[Rendered page images]
=-=-=-=-=

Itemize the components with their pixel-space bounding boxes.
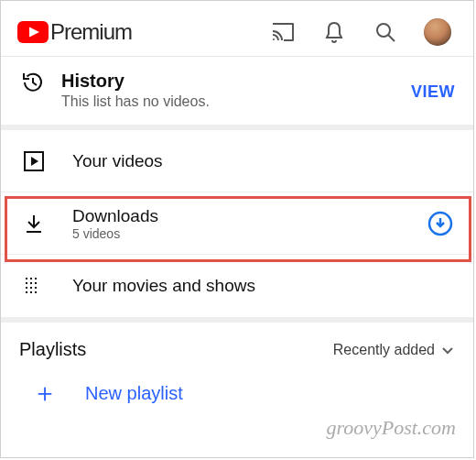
svg-line-3 bbox=[388, 35, 395, 41]
svg-point-1 bbox=[273, 38, 275, 40]
downloads-label: Downloads bbox=[72, 206, 158, 226]
sort-dropdown[interactable]: Recently added bbox=[333, 342, 455, 358]
svg-rect-15 bbox=[30, 287, 32, 289]
svg-rect-20 bbox=[35, 287, 37, 289]
svg-rect-19 bbox=[35, 282, 37, 284]
app-header: Premium bbox=[1, 1, 473, 54]
play-square-icon bbox=[21, 151, 47, 171]
film-icon bbox=[21, 276, 47, 296]
downloads-count: 5 videos bbox=[72, 226, 158, 241]
new-playlist-row[interactable]: ＋ New playlist bbox=[1, 369, 473, 406]
svg-rect-21 bbox=[35, 291, 37, 293]
header-actions bbox=[270, 18, 457, 46]
brand-text: Premium bbox=[50, 19, 132, 45]
youtube-icon bbox=[17, 21, 49, 43]
svg-rect-14 bbox=[30, 282, 32, 284]
svg-rect-10 bbox=[26, 282, 27, 284]
search-icon[interactable] bbox=[373, 19, 398, 45]
playlists-title: Playlists bbox=[19, 339, 86, 360]
view-button[interactable]: VIEW bbox=[411, 82, 455, 102]
history-icon bbox=[19, 70, 47, 95]
history-subtitle: This list has no videos. bbox=[61, 93, 411, 110]
sort-label: Recently added bbox=[333, 342, 435, 358]
svg-rect-18 bbox=[35, 278, 37, 279]
download-status-icon bbox=[427, 211, 453, 236]
svg-rect-12 bbox=[26, 291, 27, 293]
new-playlist-label: New playlist bbox=[85, 383, 183, 404]
svg-point-2 bbox=[377, 24, 390, 37]
history-section[interactable]: History This list has no videos. VIEW bbox=[1, 57, 473, 125]
your-videos-label: Your videos bbox=[72, 151, 163, 171]
avatar[interactable] bbox=[424, 18, 451, 46]
downloads-row[interactable]: Downloads 5 videos bbox=[1, 192, 473, 255]
playlists-header: Playlists Recently added bbox=[1, 323, 473, 369]
movies-label: Your movies and shows bbox=[72, 276, 255, 296]
svg-rect-16 bbox=[30, 291, 32, 293]
movies-shows-row[interactable]: Your movies and shows bbox=[1, 255, 473, 317]
chevron-down-icon bbox=[440, 343, 455, 357]
notifications-icon[interactable] bbox=[321, 19, 347, 45]
svg-rect-11 bbox=[26, 287, 27, 289]
download-icon bbox=[21, 214, 47, 234]
svg-rect-9 bbox=[26, 278, 27, 279]
svg-rect-13 bbox=[30, 278, 32, 279]
your-videos-row[interactable]: Your videos bbox=[1, 130, 473, 192]
cast-icon[interactable] bbox=[270, 19, 296, 45]
history-title: History bbox=[61, 70, 411, 92]
youtube-premium-logo[interactable]: Premium bbox=[17, 19, 132, 45]
plus-icon: ＋ bbox=[32, 380, 58, 406]
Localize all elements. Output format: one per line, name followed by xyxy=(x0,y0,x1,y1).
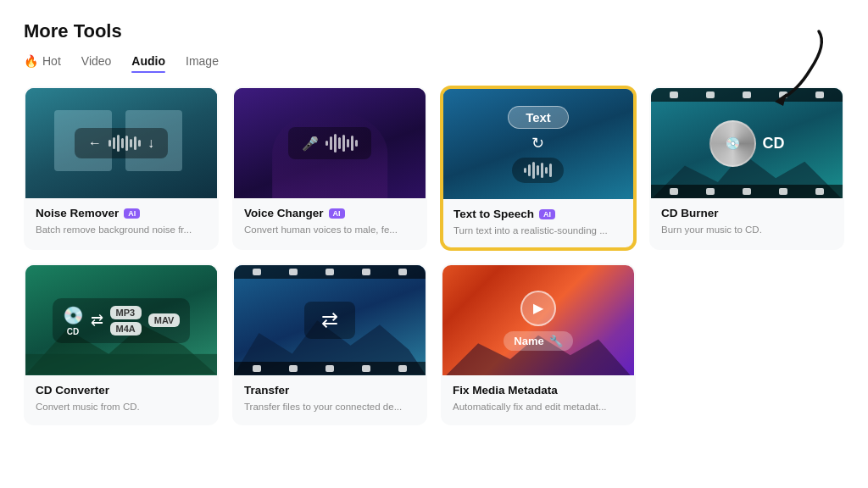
metadata-info: Fix Media Metadata Automatically fix and… xyxy=(442,375,634,424)
mav-badge: MAV xyxy=(148,313,181,327)
play-circle-icon: ▶ xyxy=(520,291,556,326)
noise-remover-title-row: Noise Remover AI xyxy=(36,207,207,219)
voice-changer-ai-badge: AI xyxy=(329,208,345,219)
tts-title: Text to Speech xyxy=(453,208,534,220)
metadata-title-row: Fix Media Metadata xyxy=(453,384,624,396)
tts-info: Text to Speech AI Turn text into a reali… xyxy=(443,199,633,247)
voice-changer-title-row: Voice Changer AI xyxy=(244,207,415,219)
cd-converter-info: CD Converter Convert music from CD. xyxy=(25,375,217,424)
tts-title-row: Text to Speech AI xyxy=(453,208,623,220)
transfer-control: ⇄ xyxy=(304,302,355,339)
cd-converter-title: CD Converter xyxy=(36,384,109,396)
noise-remover-overlay: ← ↓ xyxy=(25,88,217,198)
noise-remover-title: Noise Remover xyxy=(36,207,119,219)
metadata-control: ▶ Name 🔧 xyxy=(504,291,572,351)
fire-icon: 🔥 xyxy=(24,54,38,68)
noise-remover-ai-badge: AI xyxy=(124,208,140,219)
tab-video[interactable]: Video xyxy=(81,54,112,71)
transfer-title-row: Transfer xyxy=(244,384,415,396)
tts-text-label: Text xyxy=(508,106,569,129)
cd-burner-title: CD Burner xyxy=(661,207,719,219)
tab-image[interactable]: Image xyxy=(186,54,219,71)
tools-grid: ← ↓ xyxy=(24,86,844,425)
tts-wave-box xyxy=(512,158,564,183)
mp3-badge: MP3 xyxy=(110,306,142,319)
wrench-icon: 🔧 xyxy=(549,335,563,347)
voice-changer-thumb: 🎤 xyxy=(234,88,426,198)
cd-burner-info: CD Burner Burn your music to CD. xyxy=(651,198,843,247)
tts-desc: Turn text into a realistic-sounding ... xyxy=(453,224,623,237)
tts-control: Text ↻ xyxy=(508,106,569,183)
cd-burner-thumb: 💿 CD xyxy=(651,88,843,198)
noise-remover-info: Noise Remover AI Batch remove background… xyxy=(25,198,217,247)
tool-card-voice-changer[interactable]: 🎤 xyxy=(232,86,427,250)
transfer-title: Transfer xyxy=(244,384,289,396)
tool-card-text-to-speech[interactable]: Text ↻ xyxy=(441,86,636,250)
down-arrow-icon: ↓ xyxy=(147,136,154,151)
transfer-overlay: ⇄ xyxy=(234,265,426,375)
cd-converter-overlay: 💿 CD ⇄ MP3 M4A MAV xyxy=(25,265,217,375)
convert-arrow-icon: ⇄ xyxy=(91,311,103,330)
tool-card-transfer[interactable]: ⇄ Transfer Transfer files to your connec… xyxy=(232,263,427,425)
tab-video-label: Video xyxy=(81,54,112,68)
tab-image-label: Image xyxy=(186,54,219,68)
tool-card-cd-converter[interactable]: 💿 CD ⇄ MP3 M4A MAV CD Converter xyxy=(24,263,219,425)
cd-burner-control: 💿 CD xyxy=(709,120,785,167)
metadata-thumb: ▶ Name 🔧 xyxy=(442,265,634,375)
noise-remover-control: ← ↓ xyxy=(75,128,168,158)
tab-bar: 🔥 Hot Video Audio Image xyxy=(24,54,844,71)
transfer-desc: Transfer files to your connected de... xyxy=(244,400,415,413)
cd-burner-label: CD xyxy=(763,135,785,152)
tool-card-cd-burner[interactable]: 💿 CD CD Burner Burn your music to CD. xyxy=(649,86,844,250)
transfer-thumb: ⇄ xyxy=(234,265,426,375)
tool-card-noise-remover[interactable]: ← ↓ xyxy=(24,86,219,250)
tab-hot-label: Hot xyxy=(42,54,61,68)
tools-grid-wrapper: ← ↓ xyxy=(24,86,844,425)
noise-remover-thumb: ← ↓ xyxy=(25,88,217,198)
cd-text: CD xyxy=(67,327,79,336)
metadata-overlay: ▶ Name 🔧 xyxy=(442,265,634,375)
transfer-info: Transfer Transfer files to your connecte… xyxy=(234,375,426,424)
format-badges: MP3 M4A xyxy=(110,306,142,336)
tts-waveform xyxy=(524,162,552,179)
cd-converter-left: 💿 CD xyxy=(63,305,84,336)
m4a-badge: M4A xyxy=(110,322,142,336)
mic-icon: 🎤 xyxy=(302,136,319,152)
cd-converter-title-row: CD Converter xyxy=(36,384,207,396)
tab-audio-label: Audio xyxy=(131,54,165,68)
metadata-desc: Automatically fix and edit metadat... xyxy=(453,400,624,413)
tts-thumb: Text ↻ xyxy=(443,89,633,199)
voice-changer-control: 🎤 xyxy=(288,127,371,159)
waveform xyxy=(108,135,141,152)
cd-icon: 💿 xyxy=(63,305,84,325)
tab-hot[interactable]: 🔥 Hot xyxy=(24,54,61,71)
voice-waveform xyxy=(326,134,358,152)
name-badge: Name 🔧 xyxy=(504,331,572,351)
tool-card-fix-media-metadata[interactable]: ▶ Name 🔧 Fix Media Metadata Automaticall… xyxy=(441,263,636,425)
voice-changer-title: Voice Changer xyxy=(244,207,324,219)
page-title: More Tools xyxy=(24,20,844,42)
cd-converter-thumb: 💿 CD ⇄ MP3 M4A MAV xyxy=(25,265,217,375)
voice-changer-info: Voice Changer AI Convert human voices to… xyxy=(234,198,426,247)
tts-ai-badge: AI xyxy=(539,209,555,219)
tab-audio[interactable]: Audio xyxy=(131,54,165,71)
cd-converter-desc: Convert music from CD. xyxy=(36,400,207,413)
cd-burner-title-row: CD Burner xyxy=(661,207,832,219)
cd-burner-desc: Burn your music to CD. xyxy=(661,223,832,236)
left-arrow-icon: ← xyxy=(88,136,102,151)
tts-overlay: Text ↻ xyxy=(443,89,633,199)
cd-converter-control: 💿 CD ⇄ MP3 M4A MAV xyxy=(53,298,191,343)
voice-changer-desc: Convert human voices to male, fe... xyxy=(244,223,415,236)
cd-burner-overlay: 💿 CD xyxy=(651,88,843,198)
voice-changer-overlay: 🎤 xyxy=(234,88,426,198)
cd-disc-icon: 💿 xyxy=(709,120,756,167)
noise-remover-desc: Batch remove background noise fr... xyxy=(36,223,207,236)
metadata-title: Fix Media Metadata xyxy=(453,384,558,396)
swap-icon: ⇄ xyxy=(321,308,338,332)
name-text: Name xyxy=(514,335,543,347)
tts-refresh-icon: ↻ xyxy=(531,134,544,152)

=-=-=-=-=

Copy all lines of the records that have the string "VIEW" in them.

> [Solution to this task]
view-button[interactable]: VIEW bbox=[411, 82, 455, 102]
history-section[interactable]: History This list has no videos. VIEW bbox=[1, 57, 473, 125]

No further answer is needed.